What engine in that old thing? 350 V8? 402 Big block? Good lookin rig.


----------



## Grace Tree (Jan 5, 2008)

It's a 350.
Phil


----------



## NORTREE (Jan 5, 2008)

Where abouts in NE Ohio are you?I go out to ACRT (Akron)for classes every year.It would be cool to stop by and check out that truck in person(and maybe get a turn behind the wheel  ).I'm getting ready to weld a hitch plate into my '92.I'm going to weld in a receiver tube and use a pintle hook on a receiver.As you can see in the photos I posted earlier the frame ends under the truck aways.I also like the versatility of a receiver hitch.


----------



## joesawer (Jan 5, 2008)

Very nice truck. When I was younger those trucks ruled the logging woods. Every one either had a "Great Mountain Climber" or they wanted one. Some freinds of mine had had a red one just like that (except for a dead tandem and a log rack) nicknamed Prince Albert. 
We have chipped into dump trucks without a chip bed and have had good luck just raising the bed just a few feet and pointing the shoot down some. 
Double doors are nice but they put you right in the middle when opening, wich can be bad if you have some big rounds just waiting to fall out.


----------



## Grace Tree (Jan 6, 2008)

Nortree, you're more than welcome to stop by. I live in a small town about 40 miles north, northeast of Akron. We're shut down in January & February so the trucks is stored on a farm some distance from my house but we'll be dragging it out in March to start all over again. Just drop me an email. 
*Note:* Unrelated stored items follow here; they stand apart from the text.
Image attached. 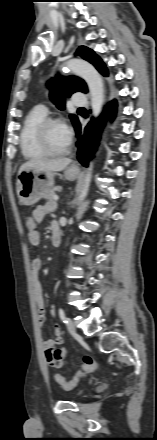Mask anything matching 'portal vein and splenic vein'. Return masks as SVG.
I'll list each match as a JSON object with an SVG mask.
<instances>
[{
  "label": "portal vein and splenic vein",
  "mask_w": 157,
  "mask_h": 440,
  "mask_svg": "<svg viewBox=\"0 0 157 440\" xmlns=\"http://www.w3.org/2000/svg\"><path fill=\"white\" fill-rule=\"evenodd\" d=\"M55 201H58L59 197L57 195L54 196L53 198Z\"/></svg>",
  "instance_id": "18ae733b"
}]
</instances>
Joesawyer, I doubt that most people remember Prince Albert in the red tins. I'm not even sure that people name their trucks any more. There used to be an old farmer around here that called his pickup "ol dynamite" . He said it was because it could blow up without warning.
Regards,
Phil


----------



## kah68 (Jan 7, 2008)

Sweet truck man, and if the 350 ever goes south you have plenty of room to swap in a 12 valve 5.9


----------